[Stored records]

.....

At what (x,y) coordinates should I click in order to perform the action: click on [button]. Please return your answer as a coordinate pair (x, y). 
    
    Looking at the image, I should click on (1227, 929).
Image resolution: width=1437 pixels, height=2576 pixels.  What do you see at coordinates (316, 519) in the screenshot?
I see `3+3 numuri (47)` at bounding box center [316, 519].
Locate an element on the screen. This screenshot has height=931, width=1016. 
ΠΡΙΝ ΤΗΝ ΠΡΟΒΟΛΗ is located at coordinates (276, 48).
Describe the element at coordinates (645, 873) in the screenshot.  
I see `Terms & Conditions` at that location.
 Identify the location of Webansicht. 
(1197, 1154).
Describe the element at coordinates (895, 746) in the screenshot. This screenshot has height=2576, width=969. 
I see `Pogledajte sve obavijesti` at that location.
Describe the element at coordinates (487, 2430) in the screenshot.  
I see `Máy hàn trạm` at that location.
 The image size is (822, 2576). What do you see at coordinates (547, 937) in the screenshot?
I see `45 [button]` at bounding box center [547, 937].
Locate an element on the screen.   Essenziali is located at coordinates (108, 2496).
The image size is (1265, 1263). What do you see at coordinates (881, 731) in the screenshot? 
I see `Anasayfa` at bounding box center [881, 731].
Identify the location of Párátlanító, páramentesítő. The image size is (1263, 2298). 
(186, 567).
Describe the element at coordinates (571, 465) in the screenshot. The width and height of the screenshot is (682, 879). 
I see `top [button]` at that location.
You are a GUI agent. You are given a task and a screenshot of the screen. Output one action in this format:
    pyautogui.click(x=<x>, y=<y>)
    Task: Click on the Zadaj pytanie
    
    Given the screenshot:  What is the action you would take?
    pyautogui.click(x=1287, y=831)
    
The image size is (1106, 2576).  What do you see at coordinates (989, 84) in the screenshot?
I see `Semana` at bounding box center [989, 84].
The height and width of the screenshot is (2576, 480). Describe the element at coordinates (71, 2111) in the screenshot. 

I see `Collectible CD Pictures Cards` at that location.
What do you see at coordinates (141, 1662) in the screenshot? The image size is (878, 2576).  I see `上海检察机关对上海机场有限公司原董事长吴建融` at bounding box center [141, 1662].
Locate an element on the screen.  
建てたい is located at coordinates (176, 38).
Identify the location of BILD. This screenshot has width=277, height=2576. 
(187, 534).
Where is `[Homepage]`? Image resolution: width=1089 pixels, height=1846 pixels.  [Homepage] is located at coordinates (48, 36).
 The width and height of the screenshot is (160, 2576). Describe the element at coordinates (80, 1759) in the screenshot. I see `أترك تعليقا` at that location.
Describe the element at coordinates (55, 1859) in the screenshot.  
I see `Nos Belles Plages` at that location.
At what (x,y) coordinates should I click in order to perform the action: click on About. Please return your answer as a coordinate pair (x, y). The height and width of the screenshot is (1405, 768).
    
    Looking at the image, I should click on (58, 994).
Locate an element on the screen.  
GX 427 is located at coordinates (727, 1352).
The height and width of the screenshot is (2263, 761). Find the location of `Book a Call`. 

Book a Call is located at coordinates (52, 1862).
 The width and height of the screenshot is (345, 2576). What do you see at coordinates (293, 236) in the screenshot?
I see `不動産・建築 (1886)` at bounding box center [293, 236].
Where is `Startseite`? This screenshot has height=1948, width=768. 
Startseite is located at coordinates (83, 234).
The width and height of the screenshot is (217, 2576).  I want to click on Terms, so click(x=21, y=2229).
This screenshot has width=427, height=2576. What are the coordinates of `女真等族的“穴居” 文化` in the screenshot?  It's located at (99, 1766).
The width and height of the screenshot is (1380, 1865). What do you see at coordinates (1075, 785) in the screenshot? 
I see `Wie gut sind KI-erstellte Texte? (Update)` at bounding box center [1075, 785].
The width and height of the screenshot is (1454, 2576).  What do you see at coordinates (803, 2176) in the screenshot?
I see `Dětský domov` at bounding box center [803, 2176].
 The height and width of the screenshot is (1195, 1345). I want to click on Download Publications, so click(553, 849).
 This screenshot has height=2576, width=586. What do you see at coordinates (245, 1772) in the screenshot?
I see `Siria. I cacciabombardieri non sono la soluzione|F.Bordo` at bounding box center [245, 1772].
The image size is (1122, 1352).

.....

TASK BRIEF.
Would you please return all of the data exactly?

FINISHED TASK.
At what (x,y) coordinates should I click in order to perform the action: click on [button]. Please return your answer as a coordinate pair (x, y). 
    
    Looking at the image, I should click on (1227, 929).
Image resolution: width=1437 pixels, height=2576 pixels.  What do you see at coordinates (316, 519) in the screenshot?
I see `3+3 numuri (47)` at bounding box center [316, 519].
Locate an element on the screen. This screenshot has height=931, width=1016. 
ΠΡΙΝ ΤΗΝ ΠΡΟΒΟΛΗ is located at coordinates (276, 48).
Describe the element at coordinates (645, 873) in the screenshot.  
I see `Terms & Conditions` at that location.
 Identify the location of Webansicht. 
(1197, 1154).
Describe the element at coordinates (895, 746) in the screenshot. This screenshot has height=2576, width=969. 
I see `Pogledajte sve obavijesti` at that location.
Describe the element at coordinates (487, 2430) in the screenshot.  
I see `Máy hàn trạm` at that location.
 The image size is (822, 2576). What do you see at coordinates (547, 937) in the screenshot?
I see `45 [button]` at bounding box center [547, 937].
Locate an element on the screen.   Essenziali is located at coordinates (108, 2496).
The image size is (1265, 1263). What do you see at coordinates (881, 731) in the screenshot? 
I see `Anasayfa` at bounding box center [881, 731].
Identify the location of Párátlanító, páramentesítő. The image size is (1263, 2298). 
(186, 567).
Describe the element at coordinates (571, 465) in the screenshot. The width and height of the screenshot is (682, 879). 
I see `top [button]` at that location.
You are a GUI agent. You are given a task and a screenshot of the screen. Output one action in this format:
    pyautogui.click(x=<x>, y=<y>)
    Task: Click on the Zadaj pytanie
    
    Given the screenshot:  What is the action you would take?
    pyautogui.click(x=1287, y=831)
    
The image size is (1106, 2576).  What do you see at coordinates (989, 84) in the screenshot?
I see `Semana` at bounding box center [989, 84].
The height and width of the screenshot is (2576, 480). Describe the element at coordinates (71, 2111) in the screenshot. 

I see `Collectible CD Pictures Cards` at that location.
What do you see at coordinates (141, 1662) in the screenshot? The image size is (878, 2576).  I see `上海检察机关对上海机场有限公司原董事长吴建融` at bounding box center [141, 1662].
Locate an element on the screen.  
建てたい is located at coordinates (176, 38).
Identify the location of BILD. This screenshot has width=277, height=2576. 
(187, 534).
Where is `[Homepage]`? Image resolution: width=1089 pixels, height=1846 pixels.  [Homepage] is located at coordinates (48, 36).
 The width and height of the screenshot is (160, 2576). Describe the element at coordinates (80, 1759) in the screenshot. I see `أترك تعليقا` at that location.
Describe the element at coordinates (55, 1859) in the screenshot.  
I see `Nos Belles Plages` at that location.
At what (x,y) coordinates should I click in order to perform the action: click on About. Please return your answer as a coordinate pair (x, y). The height and width of the screenshot is (1405, 768).
    
    Looking at the image, I should click on (58, 994).
Locate an element on the screen.  
GX 427 is located at coordinates (727, 1352).
The height and width of the screenshot is (2263, 761). Find the location of `Book a Call`. 

Book a Call is located at coordinates (52, 1862).
 The width and height of the screenshot is (345, 2576). What do you see at coordinates (293, 236) in the screenshot?
I see `不動産・建築 (1886)` at bounding box center [293, 236].
Where is `Startseite`? This screenshot has height=1948, width=768. 
Startseite is located at coordinates (83, 234).
The width and height of the screenshot is (217, 2576).  I want to click on Terms, so click(x=21, y=2229).
This screenshot has width=427, height=2576. What are the coordinates of `女真等族的“穴居” 文化` in the screenshot?  It's located at (99, 1766).
The width and height of the screenshot is (1380, 1865). What do you see at coordinates (1075, 785) in the screenshot? 
I see `Wie gut sind KI-erstellte Texte? (Update)` at bounding box center [1075, 785].
The width and height of the screenshot is (1454, 2576).  What do you see at coordinates (803, 2176) in the screenshot?
I see `Dětský domov` at bounding box center [803, 2176].
 The height and width of the screenshot is (1195, 1345). I want to click on Download Publications, so click(553, 849).
 This screenshot has height=2576, width=586. What do you see at coordinates (245, 1772) in the screenshot?
I see `Siria. I cacciabombardieri non sono la soluzione|F.Bordo` at bounding box center [245, 1772].
The image size is (1122, 1352).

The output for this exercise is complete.